Die folgende Geschichte einer Freundin ist ein gutes Beispiel, auf welche Weise diese therapeutische Yoga-Form ihre Wirkung entfalteten kann:
Meine Freundin Tine verwendete nach der Geburt ihres Sohnes eine Hormonspirale zur Verhütung. Diese musste sie nach einiger Zeit aus medizinischen Gründen wieder entfernen lassen. Daraufhin kam sie ganz abrupt im Alter von nur 44 Jahren in die Menopause, mit sehr heftigen Begleiterscheinungen. Vor allem Hitzewallungen machten ihr zu schaffen. Da sie selbst Yoga-Lehrerin ist, entdeckte sie recht schnell Hormon-Yoga für sich. Binnen zwei Wochen nach Beginn der Anwendung der täglichen Hormon-Yoga Übungsreihe, waren ihre Hitzewallungen und alle weiteren Begleiterscheinungen der Wechseljahre komplett verschwunden. Die Übungsreihe wendet sie seither 1-2 mal in der Woche an. Sie ist seither von weiteren Beschwerden weitestgehend verschont geblieben.
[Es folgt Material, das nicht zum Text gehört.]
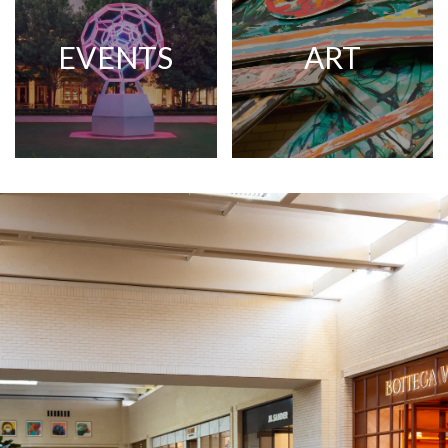
EVENTS
ART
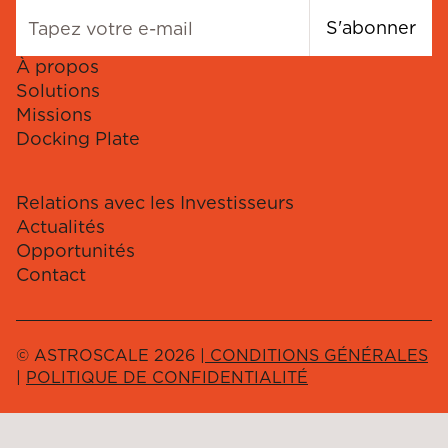
S'abonner
À propos
Solutions
Missions
Docking Plate
Relations avec les Investisseurs
Actualités
Opportunités
Contact
© ASTROSCALE 2026 |
CONDITIONS GÉNÉRALES
|
POLITIQUE DE CONFIDENTIALITÉ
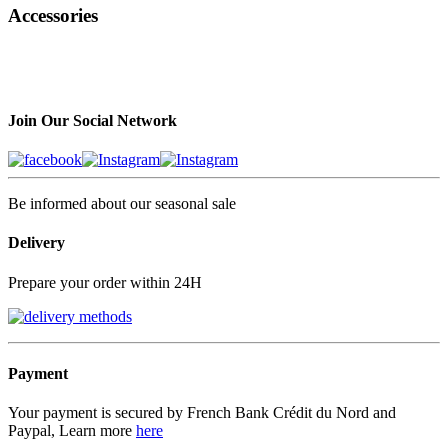
Accessories
Join Our Social Network
Be informed about our seasonal sale
Delivery
Prepare your order within 24H
Payment
Your payment is secured by French Bank Crédit du Nord and
Paypal, Learn more
here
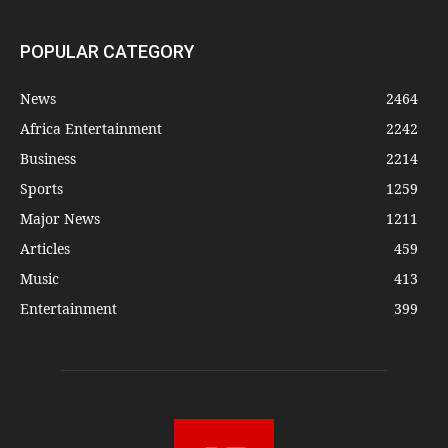
POPULAR CATEGORY
News
2464
Africa Entertainment
2242
Business
2214
Sports
1259
Major News
1211
Articles
459
Music
413
Entertainment
399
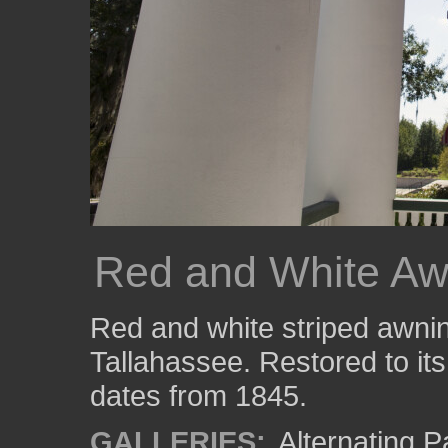
Red and White Aw
Red and white striped awnin
Tallahassee. Restored to its 
dates from 1845.
GALLERIES:
Alternating P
Was sind nun genau die „Techniken“ die hinter Hormon-Yoga stecken? Und warum funktioniert es so gut?
1. Atemtechniken: Hormon-Yoga ist eine therapeutische und dynamische Yogaform. Bei jeder Übung werden sehr intensiv besondere Atemtechniken angewendet.
So wird die Atemtechnik des Feueratems, genannt Bastrika, bei vielen Übungen praktiziert. Dabei wird der Bauchnabel bei jedem Ausatmen rhythmisch nach innen gezogen. Durch diese intensive Atemtechnik werden die inneren Organe und damit auch die Eierstöcke und die Nebennieren sanft massiert und angeregt Hormone zu produzieren.
Die zweite Atentechnik ist die Ujjayi-Atmung. Dabei werden die Stimmlippen in der Kehle leicht aneinander gelegt, so dass der Widerstand des Luftstroms ein typisches Geräusch beim Atmen entstehen lässt. Diese Atemtechnik dient speziell der Anregung der Schilddrüsenfunktion.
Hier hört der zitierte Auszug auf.